→ **Aim of the task**:
Although the records contain pictures, none belong in the copy: restate word for word only the lines from the one with "WordPress.org" through the one with "bible reading, backwoods, dim part of the", both included.

- - -

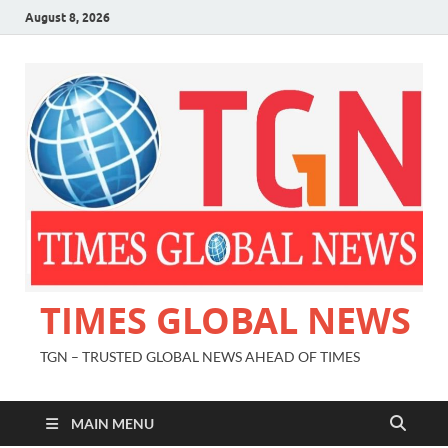
August 8, 2026
TIMES GLOBAL NEWS
TGN – TRUSTED GLOBAL NEWS AHEAD OF TIMES
MAIN MENU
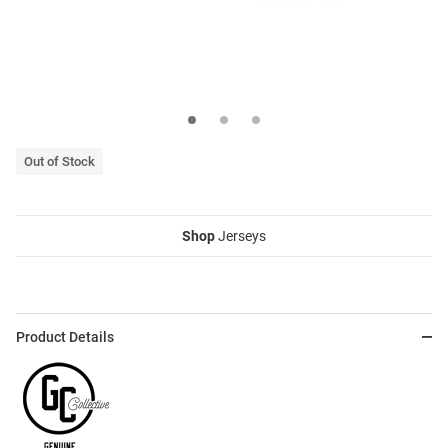
Out of Stock
Shop
Jerseys
Product Details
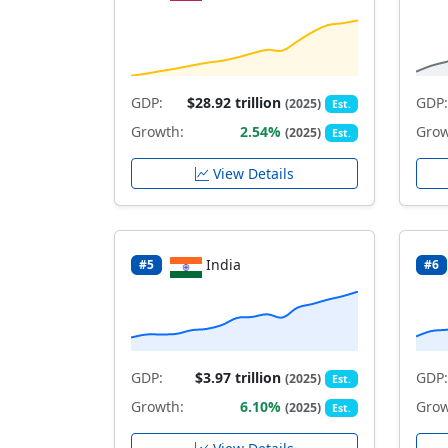
GDP:
$28.92 trillion
GDP:
(2025)
Est.
Growth:
2.54%
Grow
(2025)
Est.
View Details
India
#5
#6
GDP:
$3.97 trillion
GDP:
(2025)
Est.
Growth:
6.10%
Grow
(2025)
Est.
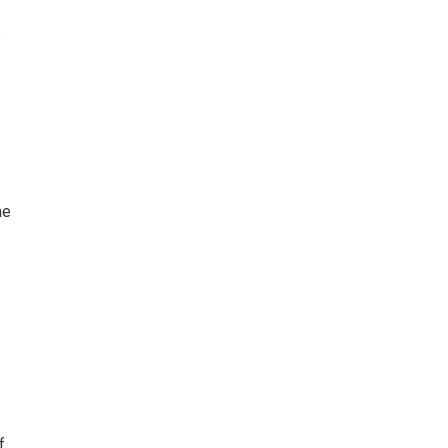
e
me
f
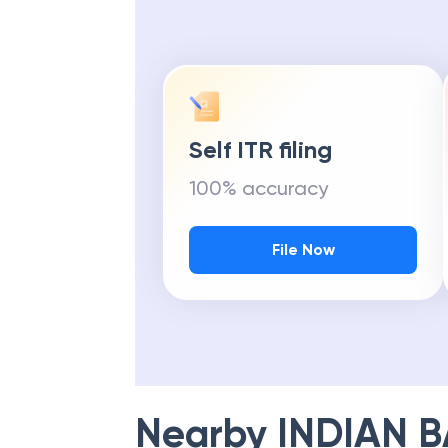
Self ITR filing
100% accuracy
File Now
Nearby
INDIAN 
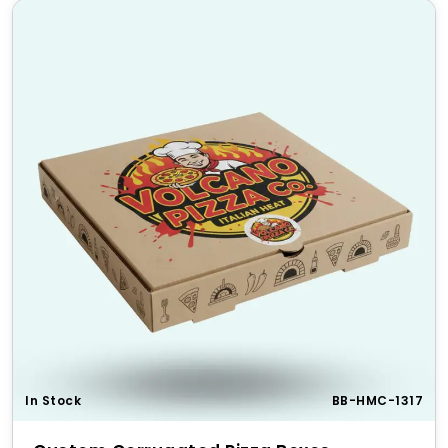
In Stock
BB-HMC-1317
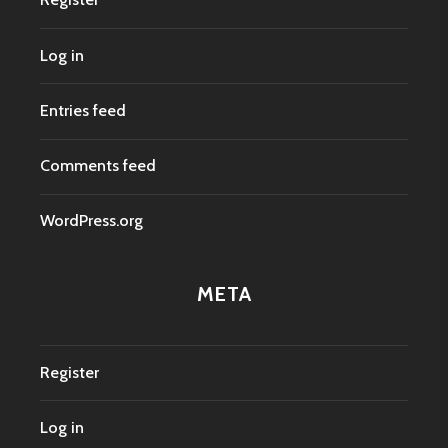
Log in
Entries feed
Comments feed
WordPress.org
META
Register
Log in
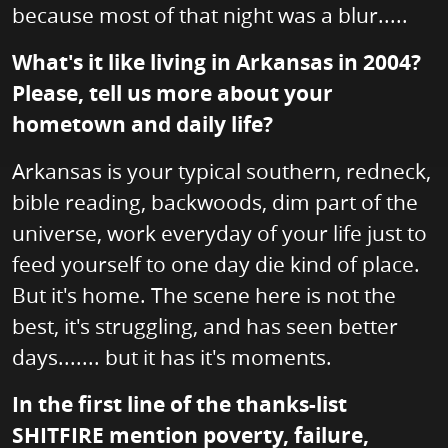
because most of that night was a blur.....
What's it like living in Arkansas in 2004?
Please, tell us more about your
hometown and daily life?
Arkansas is your typical southern, redneck,
bible reading, backwoods, dim part of the
universe, work everyday of your life just to
feed yourself to one day die kind of place.
But it's home. The scene here is not the
best, it's struggling, and has seen better
days....... but it has it's moments.
In the first line of the thanks-list
SHITFIRE mention poverty, failure,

- - -

→ **Written answer**:
WordPress.org
META
Register
Log in
because most of that night was a blur.....
What's it like living in Arkansas in 2004?
Please, tell us more about your
hometown and daily life?
Arkansas is your typical southern, redneck,
bible reading, backwoods, dim part of the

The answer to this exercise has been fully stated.